= Edgar May =

American politician from Vermont (1929–2012)

Edgar May (June 27, 1929 - December 27, 2012) was an American journalist and politician. He served in the Vermont House of Representatives 1973–1983 and the Vermont Senate 1983–1991 and he was the elder brother of three-term Vermont Governor Madeleine May Kunin.

==Life and career==
May was born in Zürich, Switzerland, and moved to the United States in 1940. He was raised in New Jersey, graduating from high school in Princeton, and then worked as a clerk at The New York Times while studying at Columbia University.

During the Korean War, May served in the United States Army, assigned as a speechwriter for commanders and staff based at Fort Sheridan, Illinois. He graduated from Northwestern University with a degree in journalism in 1957.

May worked as a reporter for the Bellows Falls Times, Fitchburg Sentinel, and Buffalo Evening News. While at the Buffalo Evening News in 1960, he investigated the New York State welfare system, and won the annual Pulitzer Prize for Local Reporting, No Edition Time (a predecessor of the Investigative Reporting Prize), citing "his series of articles on New York State's public welfare services entitled, "Our Costly Dilemma", based in part on his three-month employment as a State case worker. The series brought about reforms that attracted nationwide attention." The series led to a book, The Wasted Americans: cost of our welfare dilemma, published by Harper & Row in 1964.

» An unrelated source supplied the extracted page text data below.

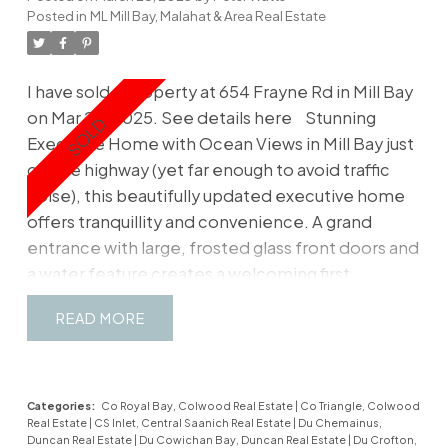
Posted in
ML Mill Bay, Malahat & Area Real Estate
I have sold a property at 654 Frayne Rd in Mill Bay
on Mar 28, 2025.
See details here
Stunning
Executive Home with Ocean Views in Mill Bay just
off the highway (yet far enough to avoid traffic
noise), this beautifully updated executive home
offers tranquillity and convenience. A grand
entrance with large, frosted glass front doors and
a water feature creates a welcoming first
impression. This contemporary home boasts
READ
three bedrooms, three bathrooms, and an office
that could serve as a fourth bedroom. European
oak hardwood floors flow throughout. The
kitchen offers custom European cabinetry and
Categories:
Co Royal Bay, Colwood Real Estate
|
Co Triangle, Colwood
Real Estate
|
CS Inlet, Central Saanich Real Estate
|
Du Chemainus,
high-end appliances, with double doors opening
Duncan Real Estate
|
Du Cowichan Bay, Duncan Real Estate
|
Du Crofton,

He worked in the Johnson administration, including assisting Sargent Shriver in operating the Peace Corps and as deputy director of the Domestic Peace Corps, which later became Volunteers in Service to America (VISTA).

May was a consultant for the Ford Foundation from 1970 to 1975, and wrote for Corrections Magazine.

A Democrat, he served in the Vermont House of Representatives from 1975 to 1983. He was a member of the Vermont Senate from 1983 to 1991, and was chairman of the Senate Appropriations Committee.

From 1993 to 1996 May was Chief Operating Officer of the Special Olympics.

In retirement May was active in several civic and municipal projects in his hometown, Springfield, Vermont.

==Death==
May died on December 27, 2012, in Tucson, Arizona, aged 83, from complications of a stroke he had suffered three weeks earlier.